Some current "achitectural features" are in-use, but their effects need to be experimented with further:

• split_classifier_heads is still a mystery whether it's truly helpful or not (each RVQ level gets its own output head).
• audio_embeddings_sum is also a mystery whether it matters if each later RVQ level should "see" the past levels through summing embeddings, or if not doing it is preferable.
• Disabling unified_position_ids seems to help quality more often than not, but I'm still unsure if it's beneficial in practice.

LoRAs

This repo also contains some LoRAs to serve as a reference under ./loras/.

Using a LoRA is the same as a base model, except you're required to have the base model already (obviously). Just use the LoRA's config YAML to load from instead to use it.

The only caveat is that my original dataset does contain these samples already, but given the sheer size of it, they're probably underutilized.

• However, the base model already has almost adequate output from these speakers, but not enough to be satisfactory.

• config.lora.glados.yaml / lora-glados-r128-a128:

  • A simple LoRA of GLaDOS from both Portal and Portal 2.
  • Trained for 250 steps (48000 samples, 821 samples per epoch).

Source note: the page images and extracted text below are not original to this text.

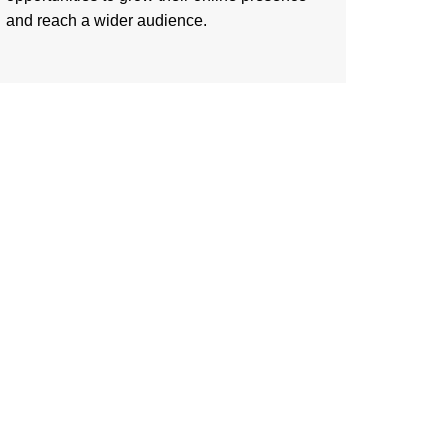
and reach a wider audience.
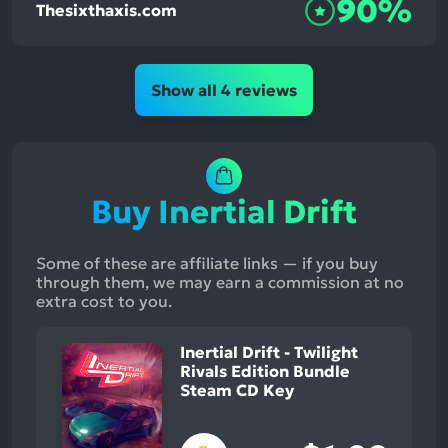
90%
Thesixthaxis.com
Show all 4 reviews
Buy Inertial Drift
Some of these are affiliate links — if you buy
through them, we may earn a commission at no
extra cost to you.
Inertial Drift - Twilight
Rivals Edition Bundle
Steam CD Key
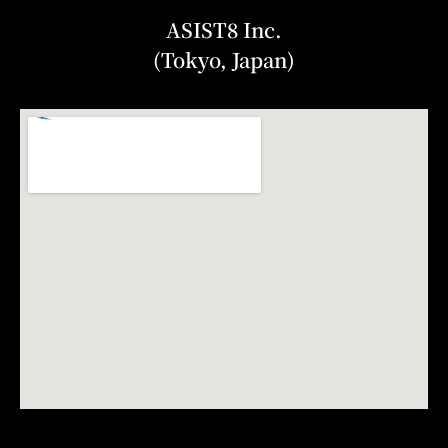
ASIST8 Inc.
(Tokyo, Japan)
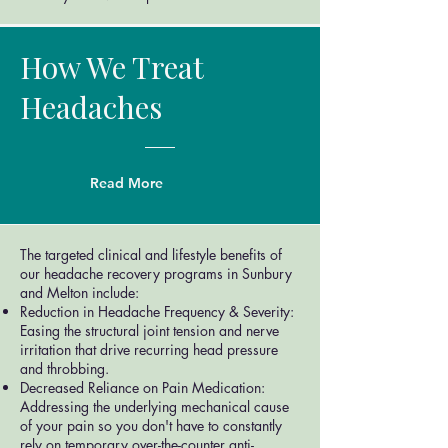
How We Treat
Headaches
Read More
The targeted clinical and lifestyle benefits of
our headache recovery programs in Sunbury
and Melton include:
Reduction in Headache Frequency & Severity:
Easing the structural joint tension and nerve
irritation that drive recurring head pressure
and throbbing.
Decreased Reliance on Pain Medication:
Addressing the underlying mechanical cause
of your pain so you don't have to constantly
rely on temporary over-the-counter anti-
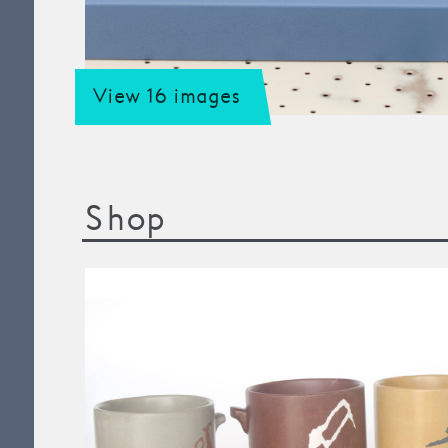
View 16 images
Shop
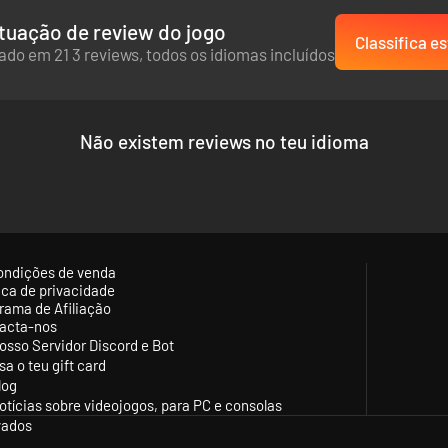
tuação de review do jogo
Classifica es
do em 21 3 reviews, todos os idiomas incluídos
Não existem reviews no teu idioma
ondições de venda
tica de privacidade
rama de Afiliação
acta-nos
osso Servidor Discord e Bot
sa o teu gift card
log
otícias sobre videojogos, para PC e consolas
vados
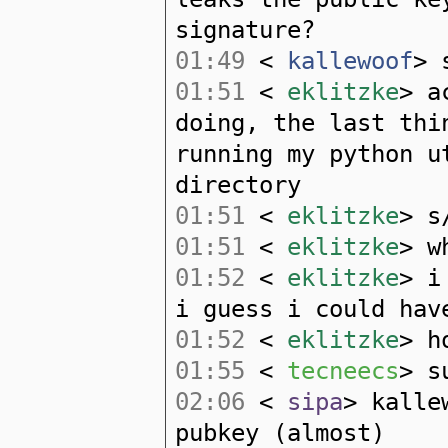
signature?
01:49
<
kallewoof
> 
01:51
<
eklitzke
> a
doing, the last thi
running my python u
directory
01:51
<
eklitzke
> s
01:51
<
eklitzke
> w
01:52
<
eklitzke
> i
i guess i could hav
01:52
<
eklitzke
> h
01:55
<
tecneecs
> s
02:06
<
sipa
> kalle
pubkey (almost)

• config.lora.sam.yaml / lora-sam-r128-a128:

  • A simple LoRA of Sam from the non-remaster Sam and Max Telltale games.
  • Trained for 250 steps (48000 samples, 1555 samples per epoch).

• config.lora.max.yaml / lora-max-r128-a128:

  • A simple LoRA of Max from the non-remaster Sam and Max Telltale games.
  • Trained for 250 steps (48000 samples, 1292 samples per epoch).